Toutefois, le concept
qui rend peut-être le mieux compte de la dimension éthique de la communauté
politique et qui s’ordonne les questions concernant les rapports entre individus
et communauté, les sens de la justice, de l’égalité et de la reconnaissance
et celui de bonum commune – le bien commun.
Il est vrai, le bien
commun est un concept vague, mais il n’est pas néanmoins vide de
contenu. Inspirant une certaine réticence due à son caractère pré-moderne
– dont les significations ne doivent pas être refusées pour autant – le
bien commun ou le bien public semble garder son statut
de concept viable de la pensée politique sur la démocratie et dans la démocratie.
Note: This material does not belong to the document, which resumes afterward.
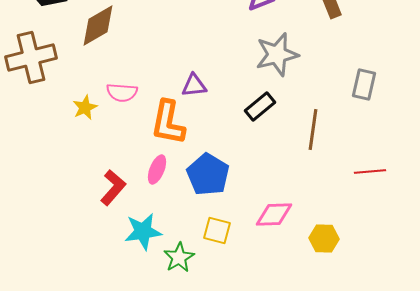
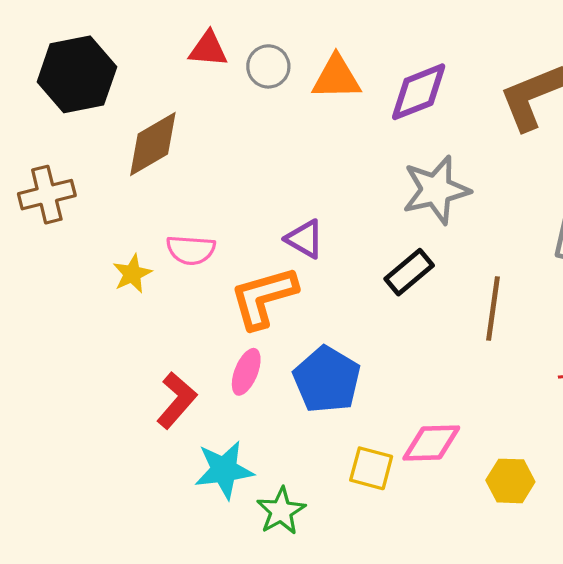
brown cross: (31, 58) -> (47, 195), size x0.7
purple triangle: (194, 86) -> (305, 239), turned 36
orange L-shape: (168, 122) -> (264, 297), turned 63
yellow square: (217, 230) -> (371, 468), moved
Toutefois, cela n’empêche que les questions concernant le contenu qui lui
est assigné dans le contexte d’une société qui refuse de reconnaître une
unité organique et un sens partagé de l’existence, constituent le sujet
d’une dispute qui n’aboutit pas facilement à des conclusions.
D’abord, le désaccord
dépend, en grande mesure, de la perspective que l’on adopte sur le bien
humain
[13]
. On a ainsi à faire avec au moins deux grandes traditions :
une tradition qui repose sur la pensée d’Aristote et qui assume une perspective
«sociale» et une tradition tout aussi noble, qui renvoie à John Locke et
qui s’organise autour d’une approche atomiste. Selon cette dernière, le
bien humain est regardé sous l’angle de la capacité de chaque individu de
l’accomplir ou de l’atteindre, l’association étant dans ce cas plutôt conjoncturelle.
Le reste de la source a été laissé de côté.